Diagnosing the Symptoms

How can you tell? Here’s a non-exhaustive list of ways to diagnose the symptoms, based on recent research and observing companies who do this since about 2009 (please add in the comments if you’ve observed any other ones):

  • Do you ever hear “How can we move the customer from [this stage] to [the next stage]?”
  • … or “How do we get more customers to join us [at this stage of the journey]?”
  • … or maybe “How can we get customers to [take this action] [at this stage of the journey]?”
  • Does your customer journey address differences in customer personas, or do you have a one-size-fits-all map? Rosenbaum et al (2016) says “We contend that most customer journey maps are critically flawed. They assume all customers of a particular organization experience the same organizational touchpoints and view these touchpoints as equally important.”
  • Do you systematically gather, analyze, and interpret data about what your current customers are experiencing, or do you just kind of guess or rely on your “experience”? (Hint: subconscious biases are always in play, and you’ll never know they’re there because they are subconscious).
  • Do you systematically gather, analyze, and interpret data about what your prospects would benefit from experiencing with/through you, or do you just kind of guess or rely on your “experience”?
  • Do you focus on ease of use over utility? (Just like perfect is the enemy of perfectly OK, easy can be the enemy of possible if you’re not careful. This often shows up in the journey mapping process.)

Like I mentioned earlier, this is definitely not a comprehensive list.

The Solution

What’s the solution? ASK. Ask your customer what they need. Find out about their pain points. Ask them what would make it easier for them to do their job. Finally, ask them if you’re getting it right! And even though I said “customer” — I do mean you should ask more than one of them, because needs and interests vary from person to person and industry to industry. Just interacting with one customer isn’t going to cut it.

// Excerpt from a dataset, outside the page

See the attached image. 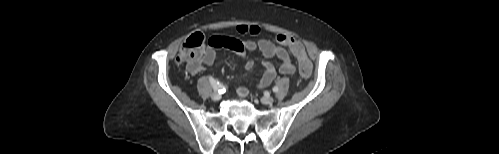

Ask early, ask often! (As people learn and evolve, their needs change.)

Improving the Method

How can we improve the quality of customer journey mapping? Share your insights and lessons learned! CJM is a promising technique for helping organizations align around empathetic value propositions, but just like agile methods, it’s got to be applied strategically and deliberately… and then checked on a continuous basis to make sure the map is in tune with reality.